Each topic includes a set of short theory activities for students to engage with. Students don't need to complete all the activities, and teachers should be selective about which ones they would like to use with their class. The video that students watched for homework will give them a big head start. Sometimes they might provide the answer and sometimes it will need more thought and application of knowledge. Encouraging students to help each other and ask questions will help them.

Once answered, these activities provide students with what we call “assets” to use later when they complete their d.

While students are working, the teacher can spend time with individuals checking their understanding and asking them questions to support and challenge.

There are hundreds of activities included in a Craig'n'Dave membership, most in PowerPoint format for easy presenting and editing. Model answers are included too!

Class discussion and micro-activity answers

Once students have spent some time on the individual activities you may choose to stop the class and work through some of the answers with them so that they don't record incorrect information in the next stage of the lesson. This is also a good opportunity for whole class Q&A. You could also choose to recap some of the knowledge at this point to ensure students have a sound understanding.

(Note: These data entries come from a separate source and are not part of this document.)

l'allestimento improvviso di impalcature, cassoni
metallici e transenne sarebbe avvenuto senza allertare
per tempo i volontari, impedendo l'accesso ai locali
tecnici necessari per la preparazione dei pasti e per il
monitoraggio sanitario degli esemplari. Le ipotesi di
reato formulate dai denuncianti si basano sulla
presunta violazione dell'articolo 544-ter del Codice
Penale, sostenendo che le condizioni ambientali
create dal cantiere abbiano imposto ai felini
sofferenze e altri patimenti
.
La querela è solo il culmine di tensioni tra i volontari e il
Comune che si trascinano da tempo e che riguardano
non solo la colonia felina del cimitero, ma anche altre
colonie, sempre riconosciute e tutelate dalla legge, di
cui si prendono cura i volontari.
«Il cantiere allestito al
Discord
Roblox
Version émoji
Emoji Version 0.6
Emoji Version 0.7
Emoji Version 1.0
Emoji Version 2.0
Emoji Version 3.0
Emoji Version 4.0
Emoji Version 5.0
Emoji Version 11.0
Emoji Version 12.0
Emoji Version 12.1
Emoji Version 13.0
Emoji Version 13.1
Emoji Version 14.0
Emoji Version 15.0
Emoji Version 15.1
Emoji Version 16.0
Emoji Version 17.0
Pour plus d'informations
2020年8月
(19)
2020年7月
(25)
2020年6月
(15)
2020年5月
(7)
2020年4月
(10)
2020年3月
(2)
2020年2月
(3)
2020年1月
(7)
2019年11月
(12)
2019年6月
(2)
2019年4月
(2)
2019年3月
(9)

Putting the assets into a structured learning record

At this point of the lesson, students should have sufficient understanding to enable them to answer the key question in the SLR. The teacher should decide whether students should complete the A4 or A3 version of the SLR. We recommend the A4 version in year 12 as it has more scaffolding and then switching to the A3 version in year 13 as preparation for University.

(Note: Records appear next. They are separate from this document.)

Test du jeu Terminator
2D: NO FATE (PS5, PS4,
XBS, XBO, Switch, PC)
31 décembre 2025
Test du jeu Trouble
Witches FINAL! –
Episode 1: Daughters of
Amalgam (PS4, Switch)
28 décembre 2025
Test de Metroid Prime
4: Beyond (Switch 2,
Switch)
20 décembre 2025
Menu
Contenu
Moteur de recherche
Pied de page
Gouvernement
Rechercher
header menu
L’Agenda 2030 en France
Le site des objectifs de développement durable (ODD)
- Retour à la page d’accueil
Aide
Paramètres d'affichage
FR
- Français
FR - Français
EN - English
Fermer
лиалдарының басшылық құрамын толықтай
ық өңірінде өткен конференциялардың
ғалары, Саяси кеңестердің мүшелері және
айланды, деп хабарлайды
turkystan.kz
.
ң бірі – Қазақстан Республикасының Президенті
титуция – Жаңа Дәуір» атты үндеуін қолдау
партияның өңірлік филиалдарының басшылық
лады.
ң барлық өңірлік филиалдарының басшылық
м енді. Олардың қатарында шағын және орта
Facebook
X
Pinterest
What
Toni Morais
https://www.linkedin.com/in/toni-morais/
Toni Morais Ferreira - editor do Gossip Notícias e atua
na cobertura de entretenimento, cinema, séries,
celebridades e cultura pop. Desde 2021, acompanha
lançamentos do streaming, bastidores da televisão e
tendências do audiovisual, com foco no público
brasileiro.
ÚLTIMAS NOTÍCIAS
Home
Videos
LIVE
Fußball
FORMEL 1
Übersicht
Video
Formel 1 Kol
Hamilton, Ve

Students complete an SLR by adding the assets they created from completing the micro-activities and supplementing these with additional notes (from their homework), descriptions, explanations, annotations and illustrations. Students won't need all the assets and they will need to be selective about which ones to include. Students should add additional pages to their SLR to include as many assets as they need to answer the key question.

The blank SLR is provided in PowerPoint format to allow students to easily copy assets into their work. Some students may want to be creative though, printing out the blank SLR and using coloured paper, scissors and glue to make something more tactile. Encourage students to evidence their learning in a way that works for them.

The purpose of an SLR is to provide students with one structured record of their learning of a topic (instead of hundreds of files) and to provide the teacher with something to assess (don't mark the micro-activities).

We suggest students complete their SLR as a topic progresses, only starting it in the lesson and adding to it during private study periods.

A good SLR would capture all the required knowledge and understanding succinctly, creating what is known as a knowledge organiser. Encourage students to use short sentences, bullet points and annotations instead of large blocks of text to make revision easier.

Once a topic has been taught, give the students another week to complete their SLR before handing it in.

Practical programming activities

As students complete the SLR outside of the lesson, many lessons should also include some time for programming.

At A level we suggest students have another go at TIME 2 CODE, tackling the programs they did not attempt at GCSE, or in a different programming language. Due to the way the programming problems were differentiated at GCSE there will be plenty of new programs for students to tackle that they haven't attempted before, using the same resources.

To make lessons more interesting and to prepare students for a wide variety of projects they may undertake for unit 3, we also teach Lua and the Defold IDE for 2D games development. All the resources you need including in-depth tutorials are included in a premium membership.

Typically we teach console programming in the Autumn term of Year 12. In the Spring term our students undertake the Defold tutorials. In the summer term they experiment with their own game/program ideas in preparation for coursework. In year 13 all programming time is spent working on their project and writing it up.